Your task: The required lines are those that contain "Januar"; pull them out of the data and copy them.

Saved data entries
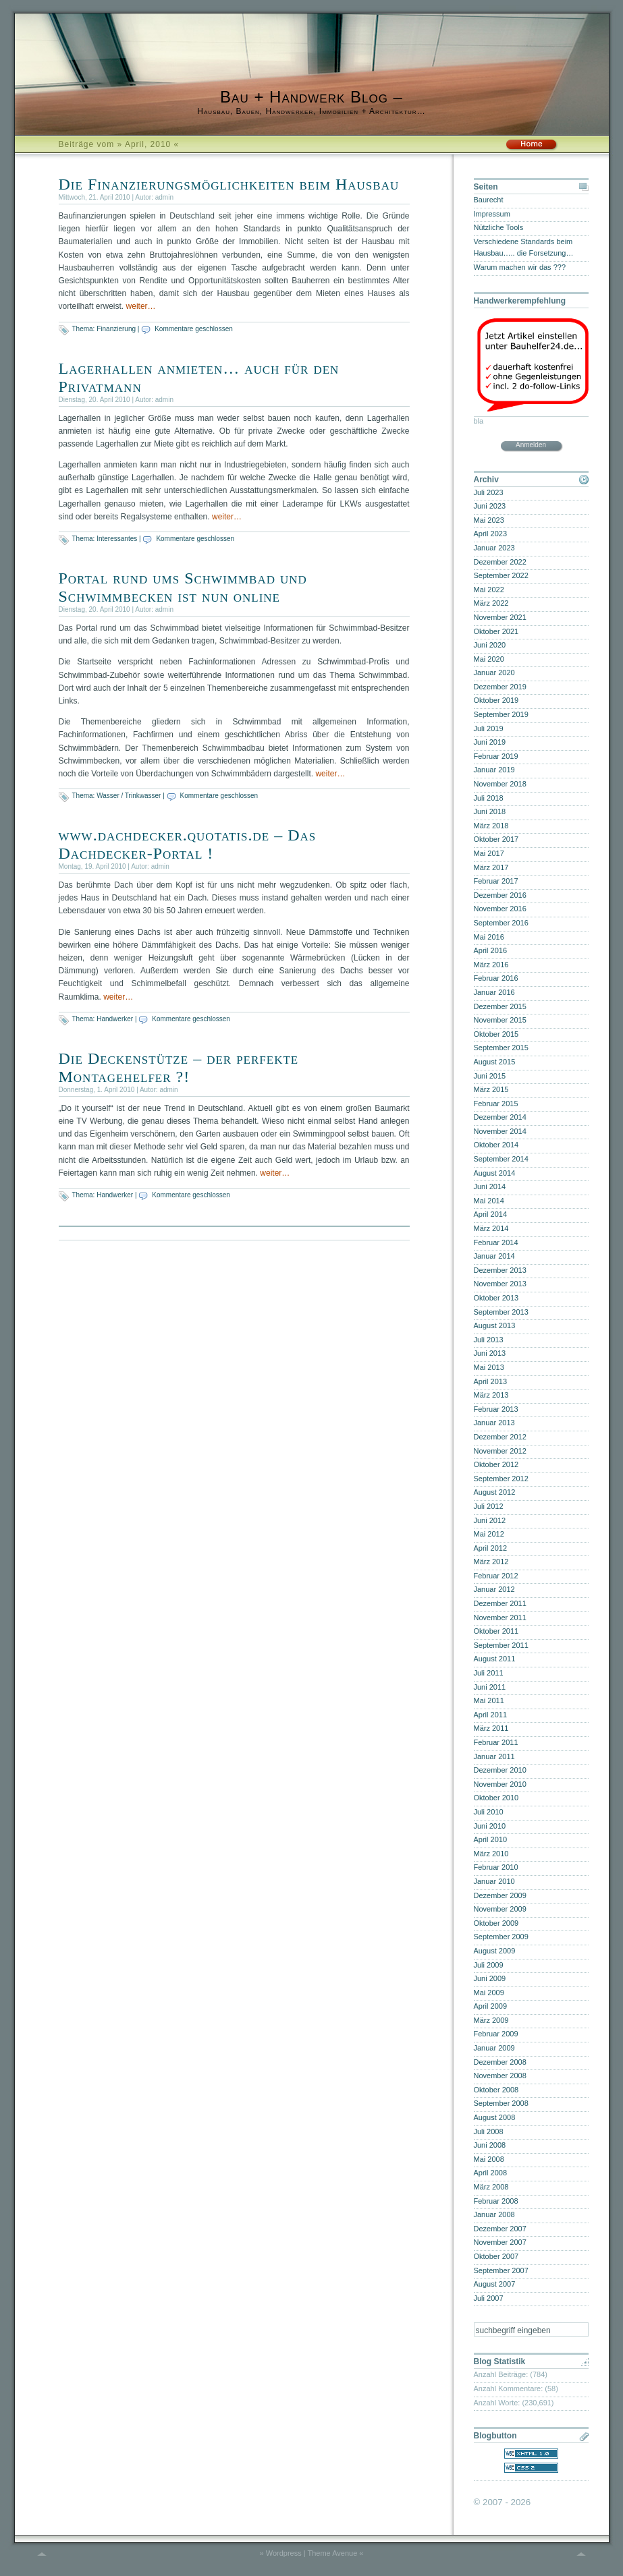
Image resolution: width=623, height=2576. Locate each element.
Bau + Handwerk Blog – (311, 97)
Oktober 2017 (496, 839)
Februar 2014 (496, 1242)
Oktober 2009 (496, 1923)
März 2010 (491, 1854)
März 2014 (491, 1228)
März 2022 (491, 603)
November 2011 (500, 1617)
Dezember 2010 (500, 1770)
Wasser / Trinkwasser (129, 795)
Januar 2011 (494, 1756)
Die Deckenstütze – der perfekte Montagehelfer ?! (179, 1067)
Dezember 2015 (500, 1006)
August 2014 (495, 1173)
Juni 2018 (490, 811)
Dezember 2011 (500, 1603)
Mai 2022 (489, 589)
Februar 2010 (496, 1867)
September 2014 (501, 1159)
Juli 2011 (489, 1673)
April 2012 (491, 1548)
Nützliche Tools (499, 227)
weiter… (141, 306)
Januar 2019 (494, 770)
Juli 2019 (489, 728)
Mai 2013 (489, 1367)
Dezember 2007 (500, 2229)
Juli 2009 (489, 1965)
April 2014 (491, 1214)
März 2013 (491, 1395)
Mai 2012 (489, 1534)
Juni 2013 (490, 1353)
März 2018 (491, 826)
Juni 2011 (490, 1687)
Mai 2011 (489, 1700)
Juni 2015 (490, 1076)
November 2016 (500, 909)
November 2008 (500, 2075)
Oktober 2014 (496, 1145)
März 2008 (491, 2187)
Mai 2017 (489, 853)
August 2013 (495, 1325)
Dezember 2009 (500, 1895)
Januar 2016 (494, 992)
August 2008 (495, 2117)
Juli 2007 (489, 2298)
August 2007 (495, 2284)
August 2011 (495, 1659)
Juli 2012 (489, 1506)
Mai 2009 (489, 1992)
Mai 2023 (489, 520)
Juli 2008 (489, 2131)
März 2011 (491, 1728)
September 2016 (501, 923)
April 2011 (491, 1715)
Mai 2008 (489, 2159)
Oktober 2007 (496, 2256)
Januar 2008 (494, 2214)
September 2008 (501, 2103)
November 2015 (500, 1020)
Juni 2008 (490, 2145)
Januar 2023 (494, 548)
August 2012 (495, 1492)
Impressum (492, 214)
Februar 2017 (496, 881)
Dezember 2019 (500, 687)
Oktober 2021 (496, 631)
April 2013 (491, 1381)
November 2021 (500, 617)
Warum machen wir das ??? (520, 267)
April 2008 (491, 2173)
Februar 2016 (496, 978)
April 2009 (491, 2006)
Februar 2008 (496, 2201)
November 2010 (500, 1784)
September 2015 (501, 1047)
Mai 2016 (489, 937)
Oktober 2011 (496, 1631)
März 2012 (491, 1561)
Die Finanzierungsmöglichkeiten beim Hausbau (229, 184)
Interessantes (117, 538)
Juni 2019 (490, 742)
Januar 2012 (494, 1589)
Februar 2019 (496, 756)
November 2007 (500, 2242)
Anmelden (531, 445)
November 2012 (500, 1451)
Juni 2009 (490, 1978)
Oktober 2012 (496, 1464)
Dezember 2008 (500, 2062)
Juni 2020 (490, 645)
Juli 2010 (489, 1812)
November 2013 (500, 1284)
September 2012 (501, 1479)
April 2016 (491, 950)
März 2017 (491, 867)
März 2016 (491, 965)
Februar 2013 (496, 1409)
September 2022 (501, 575)
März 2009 (491, 2020)
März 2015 (491, 1089)
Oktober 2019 (496, 700)
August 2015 (495, 1062)
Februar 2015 (496, 1103)
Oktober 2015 (496, 1034)
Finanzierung (116, 329)
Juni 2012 (490, 1520)
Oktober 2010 (496, 1798)
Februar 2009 (496, 2034)
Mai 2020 (489, 659)
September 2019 (501, 714)
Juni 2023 (490, 506)
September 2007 (501, 2270)
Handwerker (115, 1019)
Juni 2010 (490, 1826)
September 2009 (501, 1937)
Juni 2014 (490, 1186)
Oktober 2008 (496, 2090)
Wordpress (284, 2553)
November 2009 (500, 1909)
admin (164, 197)
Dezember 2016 (500, 895)
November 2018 (500, 784)
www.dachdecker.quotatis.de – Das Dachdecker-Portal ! (188, 844)
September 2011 (501, 1645)
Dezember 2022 (500, 562)
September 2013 (501, 1312)
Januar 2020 (494, 672)
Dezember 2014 (500, 1117)
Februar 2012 (496, 1576)
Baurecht (489, 200)
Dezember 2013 (500, 1270)
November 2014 (500, 1131)
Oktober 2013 (496, 1298)
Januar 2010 (494, 1881)
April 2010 (491, 1839)
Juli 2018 (489, 798)
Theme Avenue (332, 2553)
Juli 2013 (489, 1340)
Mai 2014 (489, 1201)
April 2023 (491, 533)
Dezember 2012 (500, 1437)
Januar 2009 (494, 2048)
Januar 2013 (494, 1423)
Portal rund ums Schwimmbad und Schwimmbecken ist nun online (183, 587)
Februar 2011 (496, 1742)
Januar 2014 (494, 1256)
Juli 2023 (489, 492)
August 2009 (495, 1951)
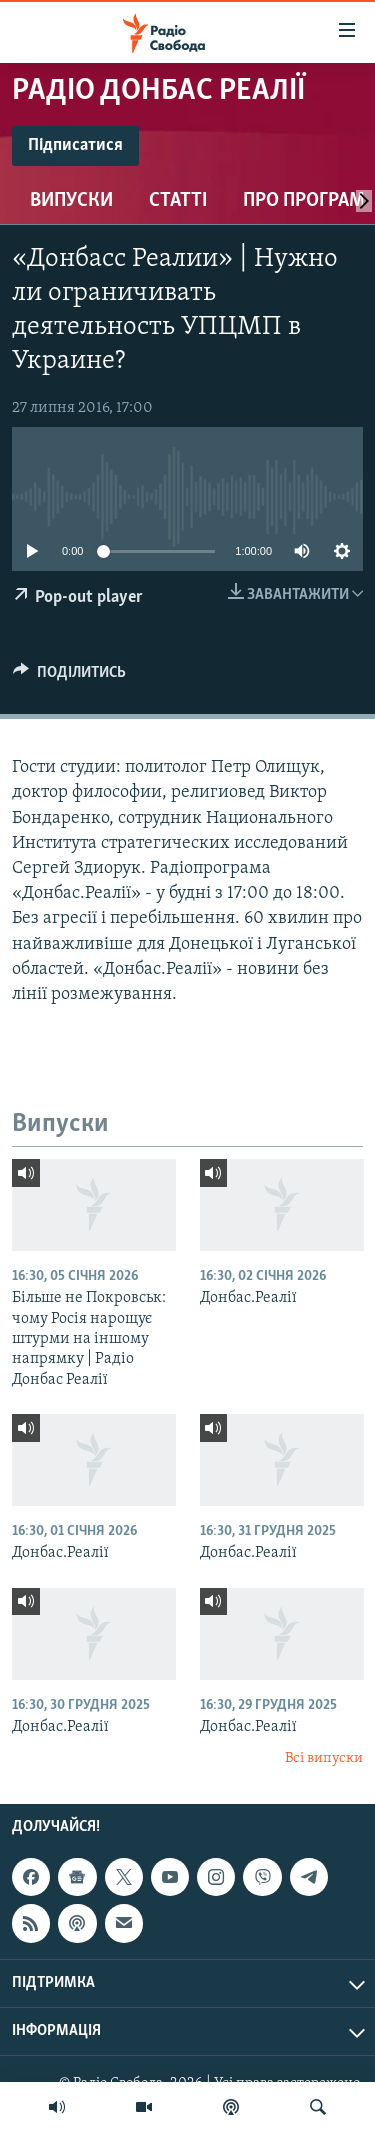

Solution to this problem:
Januar 2011 (494, 1756)
Januar 2019 (494, 770)
Januar 2016 (494, 992)
Januar 2008 (494, 2214)
Januar 2023 (494, 548)
Januar 2012 (494, 1589)
Januar 2020 (494, 672)
Januar 2010 (494, 1881)
Januar 2009 (494, 2048)
Januar 2013 (494, 1423)
Januar 2014 (494, 1256)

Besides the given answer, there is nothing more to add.